Today's Russia doesn't present a pretty picture. It's a scene of decline on many fronts - the economy, healthcare, defense, among them.

As the lead article in today's Ideas section (see page 15) makes clear, the big demographic picture portends disaster for a country that not long ago took pride in itself as one of the world's two superpowers.

Can the demographic slide - fewer people, less healthy people, lower birth rates - be arrested? In a half century, Russia could have fewer people than Vietnam or Mexico. What does that say about the global vigor of the Russian bear?

Divining the future of a complex society of 146 million people is tricky, at best.

Consider some other statistics. Surprisingly, given Russia's 45 percent economic shrinkage in the '90s, today's Russian is much more likely to have a phone in the home than in the recent past - 50.1 phones for every 100 households in 1998, versus 24.5 in '85, according to figures compiled by researchers at Harvard University. Similarly, in 1999, 40 of every 100 households had a car.
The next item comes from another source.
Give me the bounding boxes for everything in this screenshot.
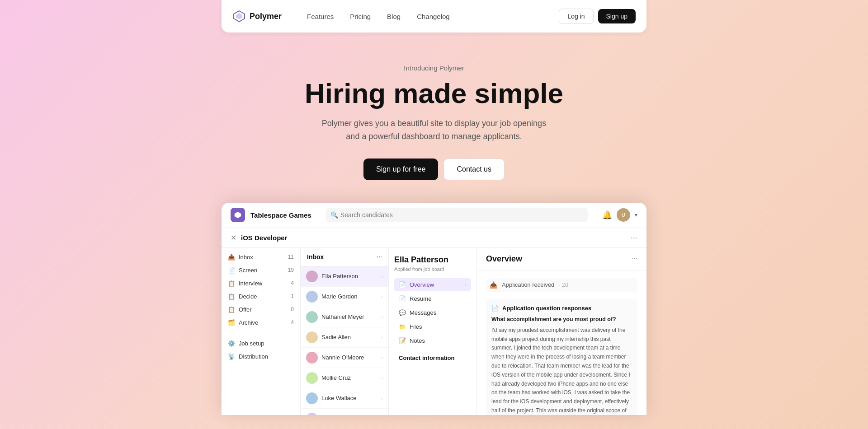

In 1985, the number was 14.

No wonder General Motors thinks Russia is enough of a growth market to justify teaming up with a carmaker there, AO Avtovaz, to produce small, affordable SUVs.

Official economic statistics don't take into account Russia's "shadow" economy, which accounts for much of the country's buying and selling.

One other statistical note: In 2000, more than 4 million Russians were enrolled in higher education. That's 1-1/2 times the number in 1992, and more than at any time during the Soviet era.

While life may be better for some Russians, much still depends on the economic, political, and legal reforms begun in the early '90s and still largely undone.

Economic progress would go a long way toward alleviating Russia's healthcare crisis, not least by reducing the country's rampant alcoholism.

President Vladimir Putin talks reform, saying the right things on subjects like legal protections for private property. But he seems a creature of the past when it comes to political change. Central control is all too often his theme.

Russia's picture is clouded and grim, but it's also complex. Individual Russians have some new freedoms - ranging from consumer choice to educational opportunity to more freedom of worship - and many are exercising them. Those choices, too, could figure in the country's long-range prospects.